1

Using godbolt.org x86-64 gcc 11.2, This code...

typedef int v4i __attribute__ ((vector_size (16)));

typedef union {
    v4i v;
} int4;

int4 mul(int4 l, int4 r)
{
    return (int4){.v=l.v * r.v};
}

...produces this assembly (when compiled with -O3 -mavx)...

mul:
        vpmulld xmm0, xmm0, xmm1
        ret

However this code...

typedef int v4i __attribute__ ((vector_size (16)));

typedef union {
    v4i v;
    struct {int x,y,z,w;}; // this line is the change
    int i[4]; // this one too
} int4;

int4 mul(int4 l, int4 r)
{
    return (int4){.v=l.v * r.v};
}

...produces this assembly (when also compiled with -O3 -mavx)...

mul:
        mov     QWORD PTR [rsp-40], rdi
        mov     QWORD PTR [rsp-32], rsi
        vmovdqa xmm1, XMMWORD PTR [rsp-40]
        mov     QWORD PTR [rsp-24], rdx
        mov     QWORD PTR [rsp-16], rcx
        vpmulld xmm0, xmm1, XMMWORD PTR [rsp-24]
        vmovdqa XMMWORD PTR [rsp-40], xmm0
        mov     rax, QWORD PTR [rsp-40]
        mov     rdx, QWORD PTR [rsp-32]
        ret

x86-64 clang 13.0.1 has similar results

So my question is, how can I convince gcc (and/or clang) that these 2 blocks of code should produce the same output?

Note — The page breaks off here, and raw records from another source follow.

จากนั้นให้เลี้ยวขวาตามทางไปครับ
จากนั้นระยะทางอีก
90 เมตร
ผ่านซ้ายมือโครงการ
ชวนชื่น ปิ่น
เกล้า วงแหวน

I've tried __attribute__ ((aligned)), removing the int i[4]; or the struct, applying __attribute__ ((packed)) to the struct, I even gave __attribute__ ((transparent_union)) a go. Whatever magic status __attribute__ ((vector_size (16))) bestows is broken by adding anything to the union.

burito
  • 813
  • 1
  • 7
  • 22
  • Almost a duplicate of [SSE vector wrapper type performance compared to bare \_\_m128](https://stackoverflow.com/q/36833462) but that's talking about 32-bit mode Windows calling conventions, not x86-64 System V. Related: [What is the calling convention for floating-point values in C for x86\_64 in System V?](https://stackoverflow.com/q/57859857) and also [C++ operator\[\] access to elements of SIMD (e.g. AVX) variable](https://stackoverflow.com/q/64282775) – Peter Cordes Mar 17 '22 at 15:49

2 Answers2

0

I should say that I have never worked with this attribute personally and I checked the gcc just now, but from document I saw something that I think will be useful for your problem.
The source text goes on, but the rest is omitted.